A Healthcare Crisis Tied to Entrepreneurship
If we wonder why Canada faces a doctor shortage, part of the answer lies in the challenges female doctors face as business owners. It’s bad enough that doctor moms are given only 16 weeks of paid leave to have a baby, but many are also forced to step into business ownership immediately after, often with no business training.
What does a doctor know about running a business? Armed with clinical expertise but no formal business knowledge, they take on massive loans to build practices, juggle high overhead costs, and work in a relentless dollars-for-hours model. The result? Burnout, crushing debt, and an exodus of talented professionals from the field.
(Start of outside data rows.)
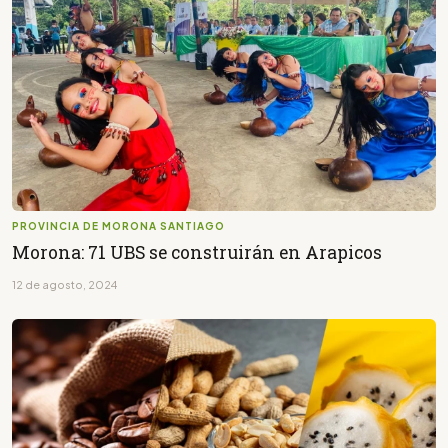
PROVINCIA DE MORONA SANTIAGO
Morona: 71 UBS se construirán en Arapicos
12 de agosto, 2024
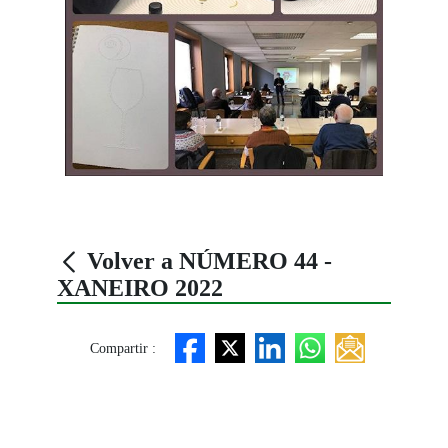
Volver a NÚMERO 44 -
XANEIRO 2022
Compartir :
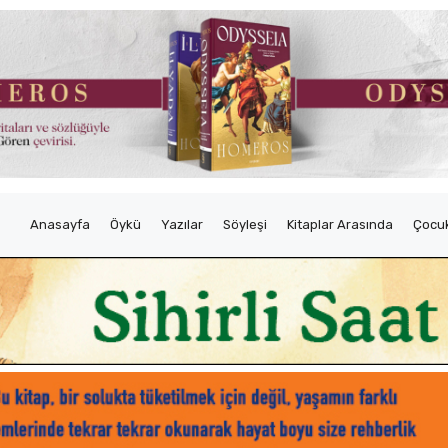
Anasayfa
Öykü
Yazılar
Söyleşi
Kitaplar Arasında
Çocuk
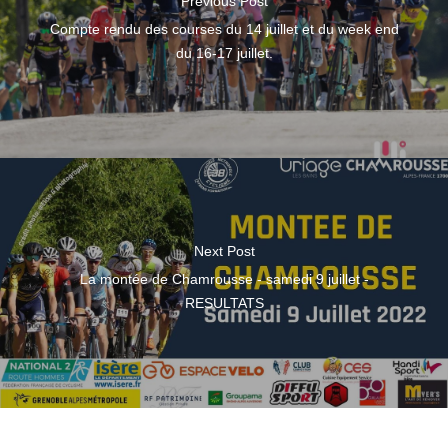
Previous Post
Compte rendu des courses du 14 juillet et du week end
du 16-17 juillet.
Next Post
La montée de Chamrousse - samedi 9 juillet -
RESULTATS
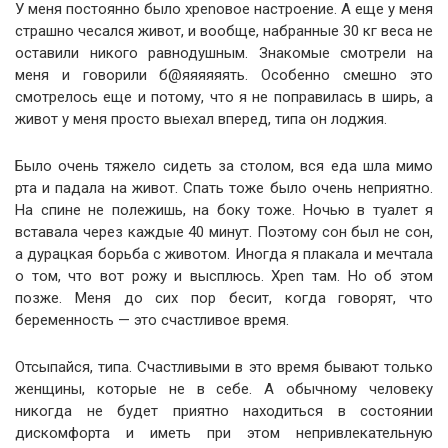
У меня постоянно было хреnовое настроение. А еще у меня
страшно чесался живот, и вообще, набранные 30 кг веса не
оставили никого равнодушным. Знакомые смотрели на
меня и говорили б@яяяяяять. Особенно смешно это
смотрелось еще и потому, что я не поправилась в ширь, а
живот у меня просто выехал вперед, типа он лоджия.
Было очень тяжело сидеть за столом, вся еда шла мимо
рта и падала на живот. Спать тоже было очень неприятно.
На спине не полежишь, на боку тоже. Ночью в туалет я
вставала через каждые 40 минут. Поэтому сон был не сон,
а дурацкая борьба с животом. Иногда я плакала и мечтала
о том, что вот рожу и высплюсь. Хреn там. Но об этом
позже. Меня до сих пор бесит, когда говорят, что
беременность — это счастливое время.
Отсыпайся, типа. Счастливыми в это время бывают только
женщины, которые не в себе. А обычному человеку
никогда не будет приятно находиться в состоянии
дискомфорта и иметь при этом непривлекательную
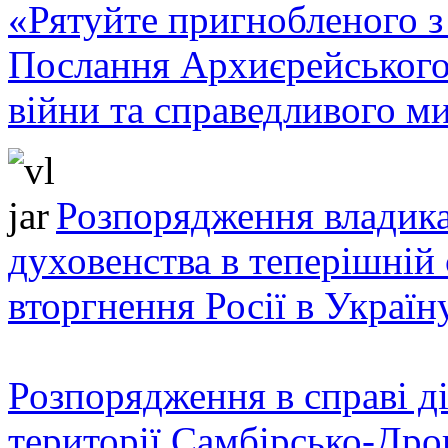
«Рятуйте пригнобленого з 
Послання Архиєрейського
війни та справедливого ми
Розпорядження владика
духовенства в теперішній 
вторгнення Росії в Україн
Розпорядження в справі ді
території Самбірсько-Дро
This cycle isn’t just hurting doctors—it’s hurting all of us. When doctors are pushed to the brink, patients suffer from a lack of access to care. Addressing this issue means recognizing that doctors are more than healthcare providers—they are business owners who need resources, training, and support to succeed.
The Opportunity Ahead
Supporting women entrepreneurs is not just the right thing to do—it’s smart economics. Women-owned businesses have a proven track record of building strong, sustainable companies that lift entire communities. They create jobs, foster innovation, and promote equity in leadership.
This Women Entrepreneurs Week, let’s commit to breaking down the barriers that hold women back. Whether it’s through better access to funding, improved business training, or simply recognizing and addressing bias, the time for change is now. Empowering women to succeed as entrepreneurs isn’t just about leveling the playing field—it’s about building a stronger, more resilient economy for everyone.